Возвращаясь на место, Павел снял со стола пепельницу — тяжелый чугунный сапожок каслинского литья, — взвесил на ладони и, улыбаясь необычности положения, сел на диванчик так, чтобы одновременно видеть обе двери.
— Простите великодушно, задержал! — проговорил Никомед Иванович, войдя в комнату и бросив на Павла быстрый взгляд искоса. — Подальше положишь — поближе возьмешь, да ведь не сразу сделается, — пробормотал он, опускаясь в кресло напротив Павла; будто забыв о госте, сел, потупившись, строгий и задумчивый. — Пришел час, — шепнул он почти беззвучно. — Сколько лет ждал, по-разному думал, а настало время, и все весьма просто. Вот выполняю волю Петра Павловича… Прошел через все соблазны, но крестной клятвы не нарушил, на искорку доверия не обманул. Своего давно лишился, стал беден — уж так беден! — а ваше в полной сохранности. Примите, прошу вас, освободите старика!

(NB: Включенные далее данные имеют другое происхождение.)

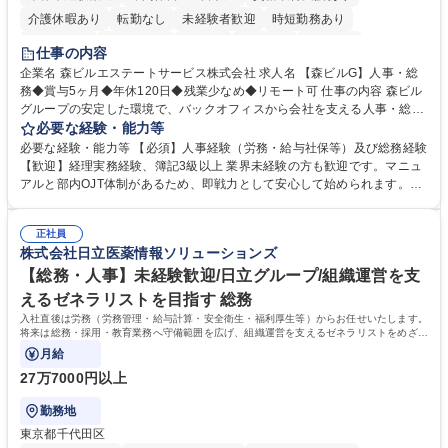
介護休暇あり
転勤なし
未経験者歓迎
時短勤務あり
経験者歓迎
退職金あり
在宅OK
賞与あり
育休あり
仕事の内容
完全週休2日制
交通費支給
長期歓迎
駅近5分以内
土日祝休み
企業名 森ビルエステートサービス株式会社 求人名 【森ビルG】人事・総
務◆賞与5ヶ月◆年休120日◆残業少なめ◆リモート可 仕事の内容 森ビル
グループの安定した環境で、バックオフィスから会社を支える人事・総務
をお任せします。 労務と総務の業務をバランスよく担当し、ゆくゆくは制
必要な経験・能力等
度改定などのコア業務にも挑戦できる、やりがいある環境です。 ■勤怠管
必要な経験・能力等 【必須】人事経験（労務・給与社保等）及び総務経験
理、給与計算、社会保険手続き、年末調整等の労務管理全般 ■入退社手続
【歓迎】経理実務経験、簿記3級以上 業界未経験の方も歓迎です。マニュ
き、社内規定の改定や人事制度改定などのコア業務 ■社内イベントの企画
アルと部内OJT体制があるため、即戦力として安心して始められます。
運営やその他総務業務全般 ※労務と総務を1：1の割合でお任せ。 入社後
【魅力・やりがい】森ビルGの安定基盤で労務から総務まで幅広く携われ
は部内のOJTを中心に、あなたの経験に合わせて不足している部分はいつ
ます。定型業務に留まらず、社内規定や人事制度の改定など会社のコア業
でも質問・相談できる環境が整っているため、安心して成長できます。 募
正社員
務に挑戦できるため、自身の成長と組織への貢献度をダイレクトに実感で
株式会社日立医薬情報ソリューションズ
集職種 【森ビルG】人事・総務◆賞与5ヶ月◆年休120日◆残業少なめ◆
きます。 残業少なめ、週1日リモート可など、ワークライフバランスを保
リモート可
ち長期活躍できる環境です。 「これまでの幅広い経験を活かし、長期的な
【総務・人事】未経験歓迎/日立グループ/組織運営を支
キャリアを築きたい」という前向きな意欲と挑戦を全力で応援します。 学
えるゼネラリストを目指す 総務
歴・資格 学歴：大学院 大学 高専 短大 専修学校 高校 語学力： 資格：日商
入社直後は労務（労務管理・給与計算・安全衛生・福利厚生等）からお任せいたします。
簿記検定1級 日商簿記検定2級 日商簿記検定3級
将来は総務・採用・教育業務へ守備範囲を広げ、組織運営を支えるゼネラリストをめざせ
ます。
月給
27万7000円以上
勤務地
東京都千代田区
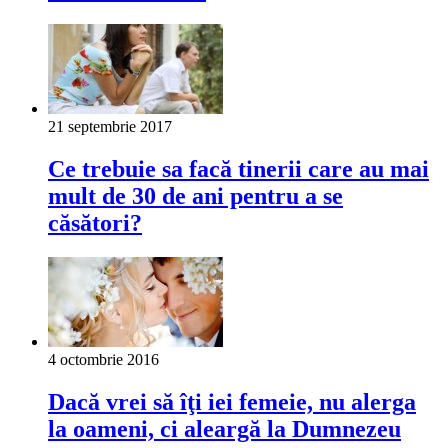
21 septembrie 2017
Ce trebuie sa facă tinerii care au mai
mult de 30 de ani pentru a se
căsători?
4 octombrie 2016
Dacă vrei să îţi iei femeie, nu alerga
la oameni, ci aleargă la Dumnezeu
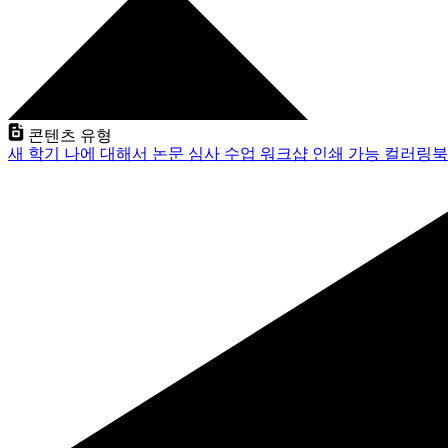
콘텐츠 유형
새 학기
나에 대해서
논문 심사
수업
워크샵
인쇄 가능
컬러링북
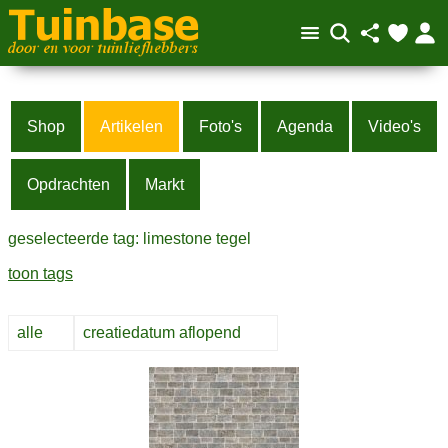
Shop
Artikelen
Foto's
Agenda
Video's
Opdrachten
Markt
geselecteerde tag: limestone tegel
toon tags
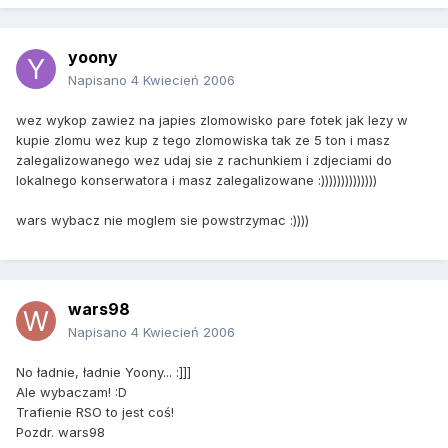
yoony
Napisano
4 Kwiecień 2006
wez wykop zawiez na japies zlomowisko pare fotek jak lezy w
kupie zlomu wez kup z tego zlomowiska tak ze 5 ton i masz
zalegalizowanego wez udaj sie z rachunkiem i zdjeciami do
lokalnego konserwatora i masz zalegalizowane :))))))))))))))
wars wybacz nie moglem sie powstrzymac :))))
wars98
Napisano
4 Kwiecień 2006
No ładnie, ładnie Yoony... :]]]
Ale wybaczam! :D
Trafienie RSO to jest coś!
Pozdr. wars98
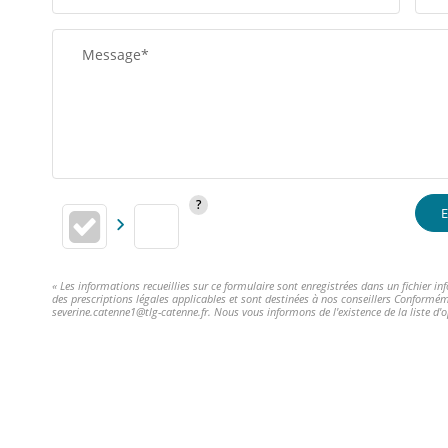
Message*
E
« Les informations recueillies sur ce formulaire sont enregistrées dans un fichier 
des prescriptions légales applicables et sont destinées à nos conseillers Conformém
severine.catenne1@tlg-catenne.fr. Nous vous informons de l'existence de la liste d'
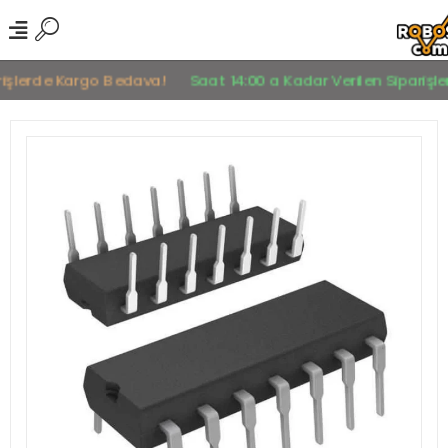
işlerde Kargo Bedava!
Saat 14:00 a Kadar Verilen Siparişler A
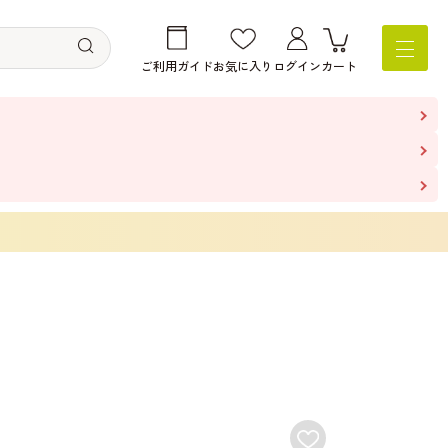
ご利用ガイド
お気に入り
ログイン
カート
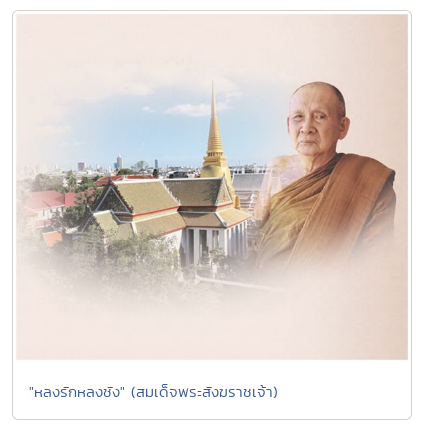
"หลงรักหลงชัง" (สมเด็จพระสังฆราชเจ้า)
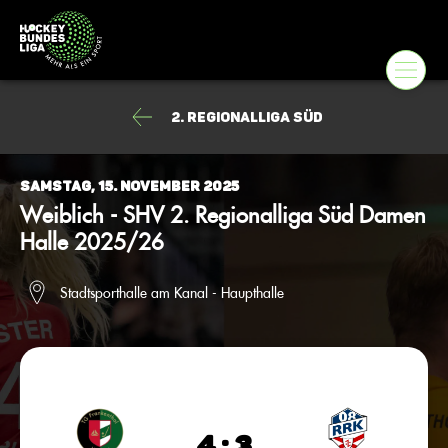
2. Regionalliga Süd
Samstag, 15. November 2025
Weiblich - SHV 2. Regionalliga Süd Damen
Halle 2025/26
Stadtsporthalle am Kanal - Haupthalle
4 : 3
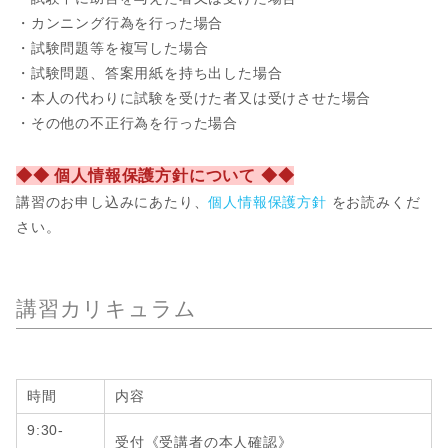
・カンニング行為を行った場合
・試験問題等を複写した場合
・試験問題、答案用紙を持ち出した場合
・本人の代わりに試験を受けた者又は受けさせた場合
・その他の不正行為を行った場合
◆◆ 個人情報保護方針について ◆◆
講習のお申し込みにあたり、
個人情報保護方針
をお読みくだ
さい。
講習カリキュラム
時間
内容
9:30-
受付《受講者の本人確認》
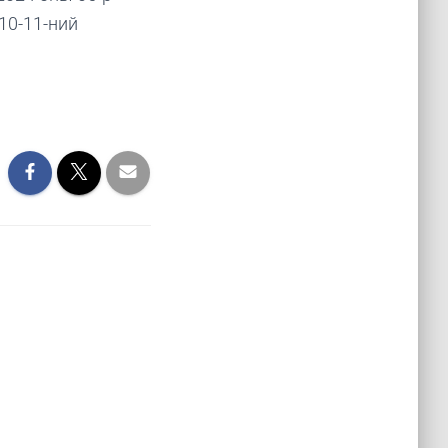
10-11-ний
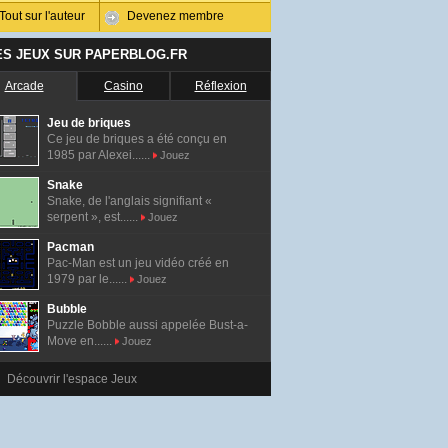
Tout sur l'auteur
Devenez membre
ES JEUX SUR PAPERBLOG.FR
Arcade
Casino
Réflexion
Jeu de briques
Ce jeu de briques a été conçu en
1985 par Alexei......
Jouez
Snake
Snake, de l'anglais signifiant «
serpent », est......
Jouez
Pacman
Pac-Man est un jeu vidéo créé en
1979 par le......
Jouez
Bubble
Puzzle Bobble aussi appelée Bust-a-
Move en......
Jouez
Découvrir l'espace Jeux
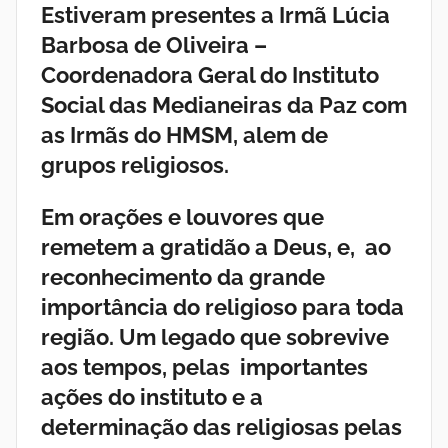
Estiveram presentes a Irmã Lúcia
Barbosa de Oliveira –
Coordenadora Geral do Instituto
Social das Medianeiras da Paz com
as Irmãs do HMSM, alem de
grupos religiosos.
Em orações e louvores que
remetem a gratidão a Deus, e, ao
reconhecimento da grande
importância do religioso para toda
região. Um legado que sobrevive
aos tempos, pelas importantes
ações do instituto e a
determinação das religiosas pelas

Немного приподнявшись, он протянул Павлу то, что до сих пор держал под широким рукавом косоворотки: туго набитый кисет из черной, грубо выделанной кожи, местами тронутый зеленой плесенью, — кисет для махорки, крепко затянутый ремешком, на котором висела круглая толстая печать черного сургуча с вензелем «ПРП».
— Что это? — спросил Павел.
— Подарочек папаши. — Ценность?
— А как думаете? Единственному сыну кисет махорки не завещают.
— Что я должен с этим сделать?
— Как совесть скажет.
— Связано это с теми деловыми отношениями, о которых говорится в завещании?